Karena desakan dari mereka akhirnya ia duduk di top tube. Dengan segera Aroon mengayuh sepedanya. "Pegangan." perintahnya. Napas Aroon mengenai telinga Cyra yang membuatnya memejamkan mata, napas bau mint ini begitu dekat hingga membuat tubuh Cyra merinding.


Cyra berusaha tidak terlena, tangan kanan berpegangan pada stang depan sedangkan tangan kiri berpegangan pada tangan Aroon.

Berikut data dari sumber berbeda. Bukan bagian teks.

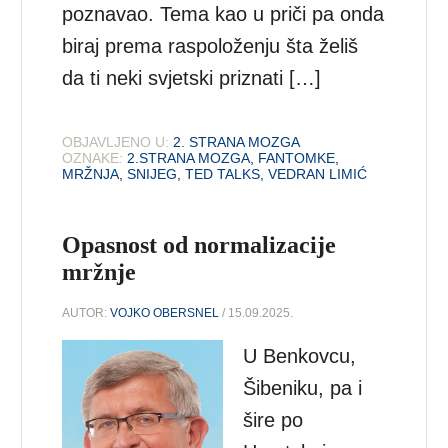
poznavao. Tema kao u priči pa onda
biraj prema raspoloženju šta želiš
da ti neki svjetski priznati […]
OBJAVLJENO U:
2. STRANA MOZGA
OZNAKE:
2.STRANA MOZGA
,
FANTOMKE
,
MRŽNJA
,
SNIJEG
,
TED TALKS
,
VEDRAN LIMIĆ
Opasnost od normalizacije
mržnje
AUTOR:
VOJKO OBERSNEL
/ 15.09.2025.
U Benkovcu,
Šibeniku, pa i
šire po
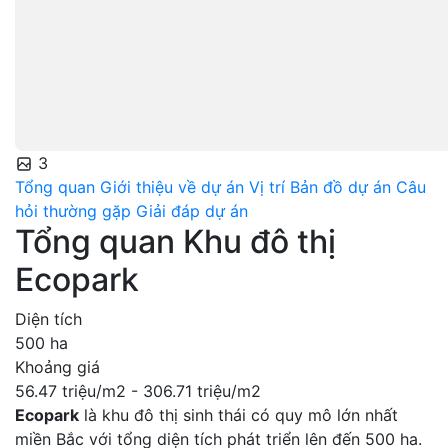
3
Tổng quan
Giới thiệu về dự án
Vị trí
Bản đồ dự án
Câu
hỏi thường gặp
Giải đáp dự án
Tổng quan Khu đô thị
Ecopark
Diện tích
500 ha
Khoảng giá
56.47 triệu/m2 - 306.71 triệu/m2
Ecopark
là khu đô thị sinh thái có quy mô lớn nhất
miền Bắc với tổng diện tích phát triển lên đến 500 ha.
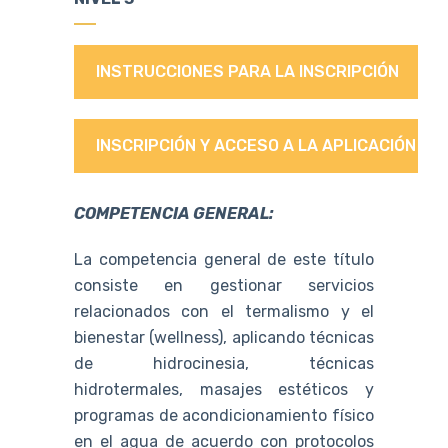
INSTRUCCIONES PARA LA INSCRIPCIÓN
INSCRIPCIÓN Y ACCESO A LA APLICACIÓN
COMPETENCIA GENERAL:
La competencia general de este título
consiste en gestionar servicios
relacionados con el termalismo y el
bienestar (wellness), aplicando técnicas
de hidrocinesia, técnicas
hidrotermales, masajes estéticos y
programas de acondicionamiento físico
en el agua de acuerdo con protocolos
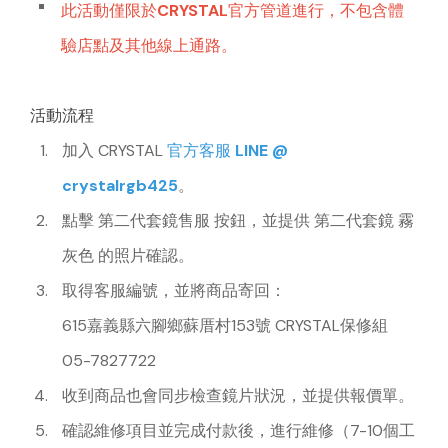
此活動
僅限於CRYSTAL官方管道進行
，不包含體
驗店點及其他線上通路。
活動流程
加入 CRYSTAL
官方客服 LINE @
crystalrgb425
。
點擊
第二代套鏡售服
按鈕，並提供
第二代套鏡 霧
灰色
的照片確認。
取得客服編號，並將商品寄回：
615嘉義縣六腳鄉蘇厝村153號 CRYSTAL保修組
05-7827722
收到商品也會同步檢查鏡片狀況，並提供報價單。
確認維修項目並完成付款後，進行維修（7-10個工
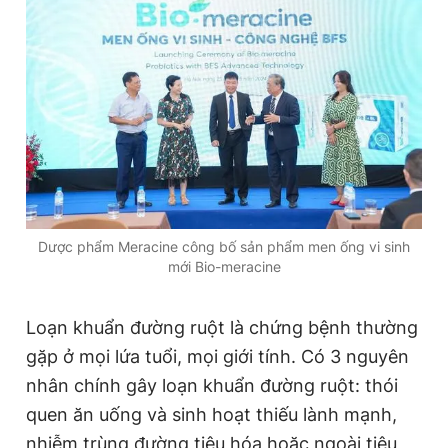
Đọc Thanh Niên trên điện thoại
Theo dõi báo trên
Dược phẩm Meracine công bố sản phẩm men ống vi sinh
Hotline
Liên hệ quảng cáo
mới Bio-meracine
0906 645 777
0908 780 404
Đặt báo
Quảng cáo
RSS
Tòa soạn
Chính sách bảo
Loạn khuẩn đường ruột là chứng bệnh thường
gặp ở mọi lứa tuổi, mọi giới tính. Có 3 nguyên
Tổng biên tập: Nguyễn Ngọc Toàn
Phó tổng biên tập thường trực: Hải Thành
nhân chính gây loạn khuẩn đường ruột: thói
Phó tổng biên tập: Lâm Hiếu Dũng
quen ăn uống và sinh hoạt thiếu lành mạnh,
Phó tổng biên tập: Trần Việt Hưng
Tổng thư ký tòa soạn: Đức Trung
nhiễm trùng đường tiêu hóa hoặc ngoài tiêu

Ia belum terbiasa bonceng depan seperti ini, jadi untuk menyeimbangkan tubuhnya kedua tangannya berpegangan pada stang dan tangan Aroon.


"Pakai shampo apa?"


"Oh ini shampo dari kayu cendana tuan." jawab Cyra. "Apa aromanya mengganggu tuan."


"Tidak. Rambutmu yang mengganggu pandanganku."


"Maaf." ucap Cyra lirih. Ia menyibakkan rambutnya ke pundak depan agar tidak mengganggu pandangan Aroon. Terpampanglah leher Cyra yang jenjang dan putih.


Aacch menggoda pikir Aroon, ia tersenyum smirk.


🍀🍀🍀🍀


Top Tube : Bagian teratas dari rangka/frame sepeda yang berada diantara dudukan (sadel) dengan stang (handlebars).